Forecasting Research Success through Learned Comparison of Scientific Ideas

Abstract

As generative language models (LMs) accelerate scientific research by automating hypothesis generation, a new bottleneck emerges: evaluating and filtering hundreds of LM generated ideas without exhaustive experimentation. This work asks whether LMs can learn to judge the empirical success of research ideas before any experiments are run. This thesis studies comparative empirical forecasting: given a benchmark-specific research goal and two candidate ideas, predict which will achieve better leaderboard performance. A dataset of 11,488 idea pairs grounded in objective outcomes from PapersWithCode is created for this task.
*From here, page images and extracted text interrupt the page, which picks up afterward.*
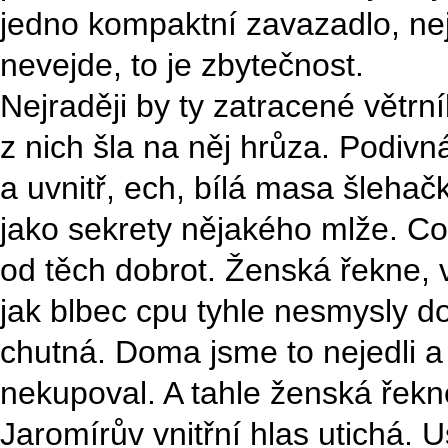
jedno kompaktní zavazadlo, nej
nevejde, to je zbytečnost.
Nejraději by ty zatracené větrn
z nich šla na něj hrůza. Podivn
a uvnitř, ech, bílá masa šleha
jako sekrety nějakého mlže. Co
od těch dobrot. Ženská řekne, 
jak blbec cpu tyhle nesmysly do
chutná. Doma jsme to nejedli a
nekupoval. A tahle ženská řek
Jaromírův vnitřní hlas utichá.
While untrained 8B-parameter models struggle (≈30% accuracy), Supervised Fine-Tuning dramatically boosts performance to 77.1%, significantly outperforming frontier models like GPT-5 (61.1%). By framing evaluation as a reasoning task via Reinforcement Learning with Verifiable Rewards, models are trained to discover latent reasoning paths, achieving 71.35% accuracy with interpretable justifications. Crucially, these RL-trained variants demonstrate superior cross-domain generalization, achieving 67.49% on an independent test set and surpassing a zero-shot retrieval-augmented GPT-4.1 system by 16 percentage points. These results demonstrate that compute-efficient small language models can show potential as effective, objective verifiers, offering a scalable path for autonomous scientific discovery.